Contrairement aux droits moraux qui sont perpétuels et inaliénables, les droits patrimoniaux sont limités dans le temps et peuvent être cédés à un tiers : l’auteur en dispose tout au long de sa vie ainsi que ses ayants droit durant les 70 années qui suivent son décès.
**Le droit moral c’est :**
- Le droit au nom, le droit pour l’auteur de faire figurer ou non son nom
- Droit de retrait et de repentir, il n’existe pas pour la personne qui fait un logiciel. Ça veut dire qu’un auteur après sa publication, il peut la retirer ou d’y apporter des modifications. L’auteur doit indemniser son contractant et s’il veut faire un contrat de nouveau sur son œuvre il doit mettre les mêmes conditions que lors de la première fois.

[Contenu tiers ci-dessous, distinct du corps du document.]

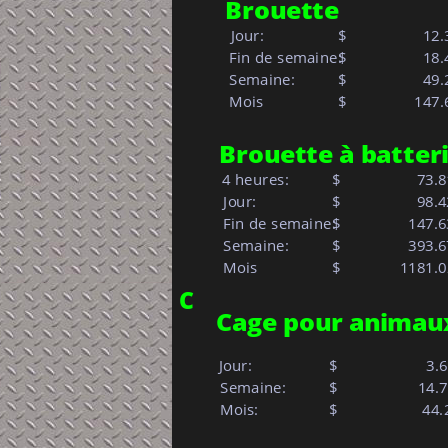
Brouette
Jour:            
$     
  12.
 Fin de semaine:
$     
  18.
 Semaine:         
$     
  49.
 Mois
$
147.
Brouette à batter
4 heures:
$
  73.8
 Jour:            
$     
  98.
 Fin de semaine:
$     
147.6
 Semaine:         
$     
393.6
 Mois
$
       1181.
C
Cage pour animau
Jour:            
$     
     3.
 Semaine: 
$     
   14.
 Mois:            
$ 
             44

- Le droit au respect, c’est qu’on va devoir apprivoiser dans tous les contrats qui vont permettre de modifier une œuvre. Doit respecter l’esprit de l’auteur et de l’œuvre.
## DBRE 24/03/21
Le livre sur le code de la proriete intelectuelle ne mensionne pas le mot **licence**. Donc quand se mot est employe il n'engage a rien. On ne set pas ce qu'il y a deriere le terme licence donc il faut regarder quelles droit se cachent deriere.
L'auteur a 2 droits :
- **droit de representation** : communication direct au public
- **droit de reproduction** : est le droit exclusif pour l'auteur d'autoriser ou non la fixation matérielle de l'œuvre. Le temps est fixe pour reprensenter cette oeuvre
***Droit de reprensentation***
Ce type de droit d'auteur est dit droit de représentation, car il consiste à garantir à un auteur le droit d'autoriser ou d'interdire la représentation de son oeuvre, à savoir sa communication au public par un procédé quelconque. Une oeuvre peut etre reprensente plusieurs fois simultanement.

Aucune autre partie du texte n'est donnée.